EXTRACTED MATERIAL.
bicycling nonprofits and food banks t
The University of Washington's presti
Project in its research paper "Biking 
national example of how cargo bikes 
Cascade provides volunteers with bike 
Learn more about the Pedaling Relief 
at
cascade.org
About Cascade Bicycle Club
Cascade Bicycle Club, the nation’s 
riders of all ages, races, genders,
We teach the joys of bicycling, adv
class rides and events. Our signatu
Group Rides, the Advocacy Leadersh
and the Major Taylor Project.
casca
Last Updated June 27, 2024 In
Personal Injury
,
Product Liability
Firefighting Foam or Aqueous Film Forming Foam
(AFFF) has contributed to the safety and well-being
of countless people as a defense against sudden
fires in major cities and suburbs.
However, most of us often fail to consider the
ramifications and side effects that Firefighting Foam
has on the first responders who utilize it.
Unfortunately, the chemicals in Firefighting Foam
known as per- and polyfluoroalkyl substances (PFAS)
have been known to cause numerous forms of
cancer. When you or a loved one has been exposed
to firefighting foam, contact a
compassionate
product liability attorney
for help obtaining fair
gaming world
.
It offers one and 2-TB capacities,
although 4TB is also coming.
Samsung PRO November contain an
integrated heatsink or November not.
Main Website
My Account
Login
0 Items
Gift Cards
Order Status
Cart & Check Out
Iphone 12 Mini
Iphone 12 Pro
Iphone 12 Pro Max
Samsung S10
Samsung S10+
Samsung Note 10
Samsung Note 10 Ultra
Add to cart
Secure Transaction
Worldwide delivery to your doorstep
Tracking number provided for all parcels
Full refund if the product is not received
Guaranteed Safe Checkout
---
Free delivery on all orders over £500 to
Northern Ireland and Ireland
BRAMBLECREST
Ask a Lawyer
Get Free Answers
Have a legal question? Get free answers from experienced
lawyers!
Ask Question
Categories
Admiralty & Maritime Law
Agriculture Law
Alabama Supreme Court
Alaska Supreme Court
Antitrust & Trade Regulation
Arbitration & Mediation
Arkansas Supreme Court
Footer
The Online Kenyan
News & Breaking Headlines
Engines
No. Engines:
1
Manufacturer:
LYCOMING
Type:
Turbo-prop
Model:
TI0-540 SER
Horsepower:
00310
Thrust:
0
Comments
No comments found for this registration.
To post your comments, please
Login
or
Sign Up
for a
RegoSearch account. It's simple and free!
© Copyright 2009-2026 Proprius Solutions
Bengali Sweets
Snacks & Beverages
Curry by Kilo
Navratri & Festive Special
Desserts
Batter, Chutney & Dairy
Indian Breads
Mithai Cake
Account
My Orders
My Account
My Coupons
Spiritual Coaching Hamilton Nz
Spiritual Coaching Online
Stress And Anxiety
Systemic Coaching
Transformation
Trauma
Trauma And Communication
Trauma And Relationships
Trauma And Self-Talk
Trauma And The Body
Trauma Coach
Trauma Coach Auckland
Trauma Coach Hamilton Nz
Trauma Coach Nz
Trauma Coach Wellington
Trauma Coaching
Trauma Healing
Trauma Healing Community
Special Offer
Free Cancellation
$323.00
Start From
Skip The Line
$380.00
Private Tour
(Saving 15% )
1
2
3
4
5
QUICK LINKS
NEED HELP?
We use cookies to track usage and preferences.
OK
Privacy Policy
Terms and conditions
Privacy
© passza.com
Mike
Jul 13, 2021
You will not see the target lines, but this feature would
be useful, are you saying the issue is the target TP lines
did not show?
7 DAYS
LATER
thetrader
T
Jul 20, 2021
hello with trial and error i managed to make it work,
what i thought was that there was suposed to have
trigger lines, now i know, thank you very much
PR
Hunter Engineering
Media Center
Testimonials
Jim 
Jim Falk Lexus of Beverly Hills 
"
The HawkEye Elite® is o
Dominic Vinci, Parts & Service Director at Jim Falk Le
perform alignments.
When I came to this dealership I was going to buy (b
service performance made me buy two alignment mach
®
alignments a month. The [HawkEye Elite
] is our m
==
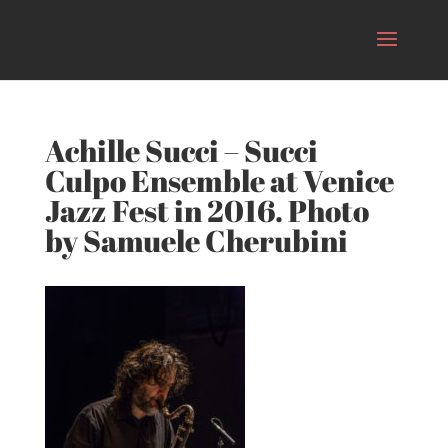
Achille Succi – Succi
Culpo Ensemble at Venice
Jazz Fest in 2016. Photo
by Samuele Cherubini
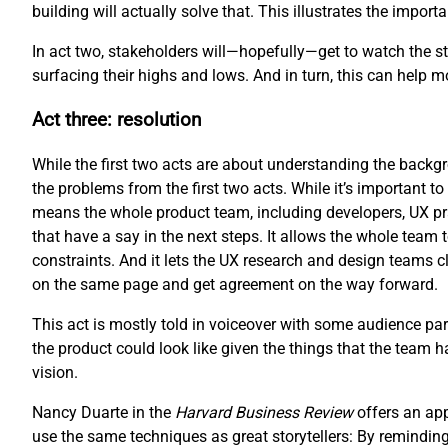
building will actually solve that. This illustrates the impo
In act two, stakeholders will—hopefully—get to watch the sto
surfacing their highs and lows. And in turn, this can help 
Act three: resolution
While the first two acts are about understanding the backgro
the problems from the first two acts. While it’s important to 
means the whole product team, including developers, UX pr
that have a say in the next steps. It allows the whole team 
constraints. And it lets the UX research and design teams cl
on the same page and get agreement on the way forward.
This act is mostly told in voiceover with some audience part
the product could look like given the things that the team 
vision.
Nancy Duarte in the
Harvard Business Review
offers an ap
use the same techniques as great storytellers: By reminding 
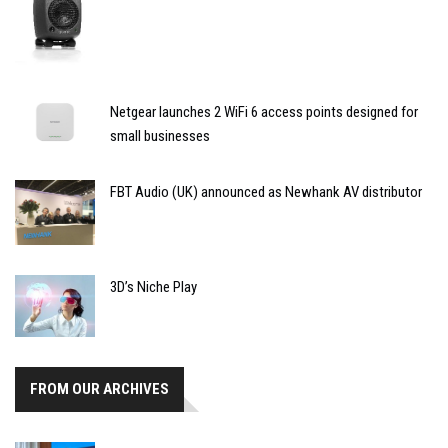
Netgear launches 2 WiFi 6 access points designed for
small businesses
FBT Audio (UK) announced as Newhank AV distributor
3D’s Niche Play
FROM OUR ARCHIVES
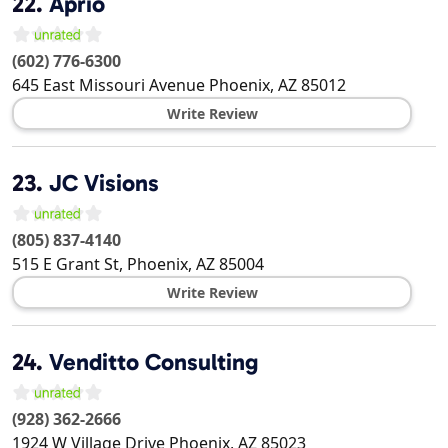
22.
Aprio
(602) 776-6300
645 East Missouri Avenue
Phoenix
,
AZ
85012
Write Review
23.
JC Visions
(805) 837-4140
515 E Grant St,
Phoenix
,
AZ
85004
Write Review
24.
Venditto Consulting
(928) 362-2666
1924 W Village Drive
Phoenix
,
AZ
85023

TASK TO CARRY OUT. Going back to the entries above, set down exactly the lines that begin at the one with "bicycling nonprofits and food banks t" and end at the one with "ramifications and side", both included, and nothing else.

REPLY.
bicycling nonprofits and food banks t
The University of Washington's presti
Project in its research paper "Biking 
national example of how cargo bikes 
Cascade provides volunteers with bike 
Learn more about the Pedaling Relief 
at
cascade.org
About Cascade Bicycle Club
Cascade Bicycle Club, the nation’s 
riders of all ages, races, genders,
We teach the joys of bicycling, adv
class rides and events. Our signatu
Group Rides, the Advocacy Leadersh
and the Major Taylor Project.
casca
Last Updated June 27, 2024 In
Personal Injury
,
Product Liability
Firefighting Foam or Aqueous Film Forming Foam
(AFFF) has contributed to the safety and well-being
of countless people as a defense against sudden
fires in major cities and suburbs.
However, most of us often fail to consider the
ramifications and side effects that Firefighting Foam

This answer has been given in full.